On the occasion of the 20th anniversary of the issuance of Military Commission Order No. 1, which was promulgated by Donald Rumsfeld on March 21, 2002, the Center for Ethics and the Rule of Law will convene a panel on the failed military commissions process at Guantánamo Bay (GTMO).

The hybrid in-person/virtual panel on March 23, 2022, from 3-4:30pm Eastern Time will be moderated by Brig. Gen. (Ret.) Steve Xenakis, MD, who served as a psychiatric and medical expert in numerous cases involving detainees at GTMO. Panelists include Mark Fallon, Interim Executive Director of the Center for Ethics and the Rule of Law and former Deputy Commander of the Criminal Investigation Task Force (CITF) whose mandate was to probe the al-Qaeda terrorist network and bring suspected terrorists to trial, and three former GTMO detainees who each have detailed their experiences in searing memoirs—Mansoor Adayfi, Moazzam Begg, and Mohamedou Ould Slahi.

BOOKS FOR PURCHASE

Don’t Forget Us Here: Lost and Found at Guantánamo by Mansoor Adayfi

This moving, eye-opening memoir of an innocent man detained at Guantánamo Bay for fifteen years tells a story of humanity in the unlikeliest of places and an unprecedented look at life at Guantánamo.

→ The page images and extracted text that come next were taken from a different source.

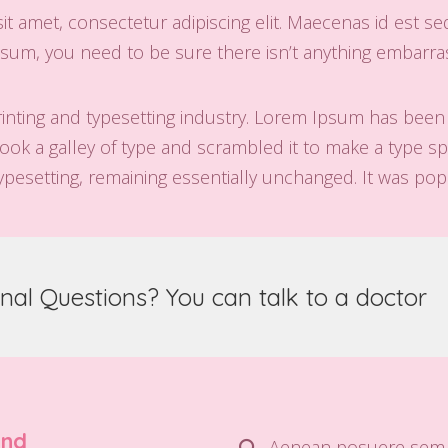
t amet, consectetur adipiscing elit. Maecenas id est se
sum, you need to be sure there isn’t anything embarrass
inting and typesetting industry. Lorem Ipsum has been
ok a galley of type and scrambled it to make a type spe
typesetting, remaining essentially unchanged. It was pop
nal Questions? You can talk to a doctor
und
Aenean posuere sem 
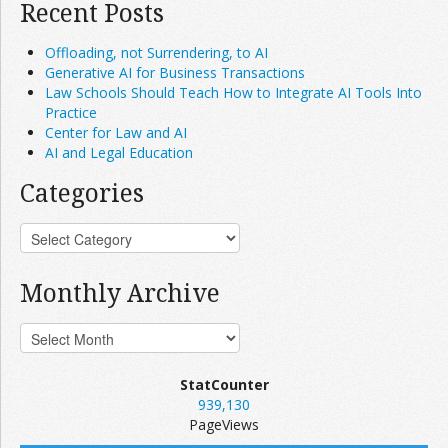
Recent Posts
Offloading, not Surrendering, to AI
Generative AI for Business Transactions
Law Schools Should Teach How to Integrate AI Tools Into
Practice
Center for Law and AI
AI and Legal Education
Categories
Monthly Archive
StatCounter
939,130
PageViews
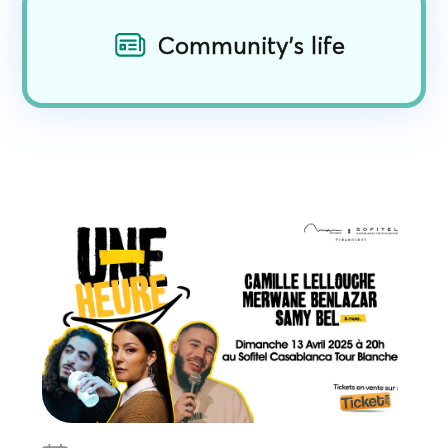
Community's life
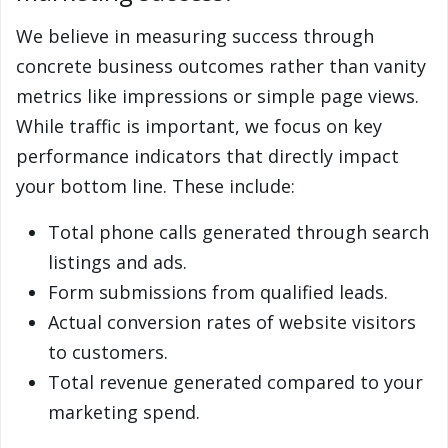
We believe in measuring success through
concrete business outcomes rather than vanity
metrics like impressions or simple page views.
While traffic is important, we focus on key
performance indicators that directly impact
your bottom line. These include:
Total phone calls generated through search
listings and ads.
Form submissions from qualified leads.
Actual conversion rates of website visitors
to customers.
Total revenue generated compared to your
marketing spend.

At the age of 18, Mansoor Adayfi left his home in Yemen for a cultural mission to Afghanistan. He never returned. Kidnapped by warlords and then sold to the US after 9/11, he was disappeared to Guantánamo Bay, where he spent the next 14 years as Detainee #441.

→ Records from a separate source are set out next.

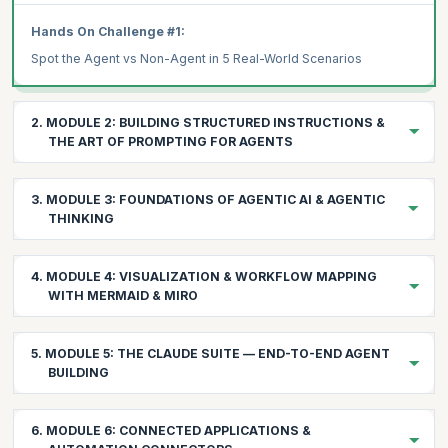
Hands On Challenge #1:
Spot the Agent vs Non-Agent in 5 Real-World Scenarios
2. MODULE 2: BUILDING STRUCTURED INSTRUCTIONS &
THE ART OF PROMPTING FOR AGENTS
2.1 Understanding the Prompt Layers
3. MODULE 3: FOUNDATIONS OF AGENTIC AI & AGENTIC
System Prompt: The agent's identity, constraints, and global
THINKING
instructions
User Prompt: The immediate task or data context
Building the mental model for agent-driven problem solving
4. MODULE 4: VISUALIZATION & WORKFLOW MAPPING
3.1 The Evolution: From Automation → AI Assistants →
WITH MERMAID & MIRO
AI Reasoning Prompt: The internal chain-of-thought that the
Agents
LLM follows
Automation: if-this-then-that (no intelligence)
Seeing your agents before building them
2.2 Prompt Engineering Techniques That Work for Agents
5. MODULE 5: THE CLAUDE SUITE — END-TO-END AGENT
AI Assistants: answering questions (no autonomy)
4.1 Mermaid Fundamentals for Agents
CRAFT Principle:
BUILDING
Why Mermaid for Agent Design:
Agents: observing → reasoning → deciding → acting →
Chain-of-Thought (CoT):
learning
Leveraging Claude's reasoning power across your workflows
Fast iteration on workflow diagrams
6. MODULE 6: CONNECTED APPLICATIONS &
Zero-Shot Prompting:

Don’t Forget Us Here tells two coming-of-age stories in parallel: a makeshift island outpost becoming the world’s most notorious prison and an innocent young man emerging from its darkness. Arriving as a stubborn teenager, Mansoor survived the camp’s infamous interrogation program and became a feared and hardened resistance fighter leading prison riots and hunger strikes. With time though, he grew into the man nicknamed “Smiley Troublemaker”: a student, writer, advocate, and historian. While at Guantánamo, he wrote a series of manuscripts he sent as letters to his attorneys, which he then transformed into this vital chronicle, in collaboration with award-winning writer Antonio Aiello. With unexpected warmth and empathy, Mansoor unwinds a narrative of fighting for hope and survival in unimaginable circumstances, illuminating the limitlessness of the human spirit. And through his own story, he also tells Guantánamo’s story, offering an unprecedented window into one of the most secretive places on earth and the people—detainees and guards alike—who lived there with him.

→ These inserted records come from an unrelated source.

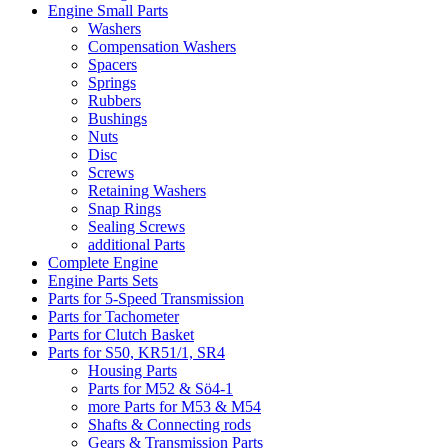
Engine Small Parts
Washers
Compensation Washers
Spacers
Springs
Rubbers
Bushings
Nuts
Disc
Screws
Retaining Washers
Snap Rings
Sealing Screws
additional Parts
Complete Engine
Engine Parts Sets
Parts for 5-Speed Transmission
Parts for Tachometer
Parts for Clutch Basket
Parts for S50, KR51/1, SR4
Housing Parts
Parts for M52 & Sö4-1
more Parts for M53 & M54
Shafts & Connecting rods
Gears & Transmission Parts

Twenty years after 9/11, Guantánamo remains open, and at a moment of due reckoning, Mansoor Adayfi helps us understand what actually happened there—both the horror and the beauty—a stunning record of an experience we cannot afford to forget—provided by publisher

Enemy Combatant: My Imprisonment at Guantánamo, Bagram, and Kandahar by Moazzam Begg

The “shocking firsthand account” (Chicago Sun-Times) of one man’s years inside the notorious American prison—and his Kafkaesque struggle to clear his name.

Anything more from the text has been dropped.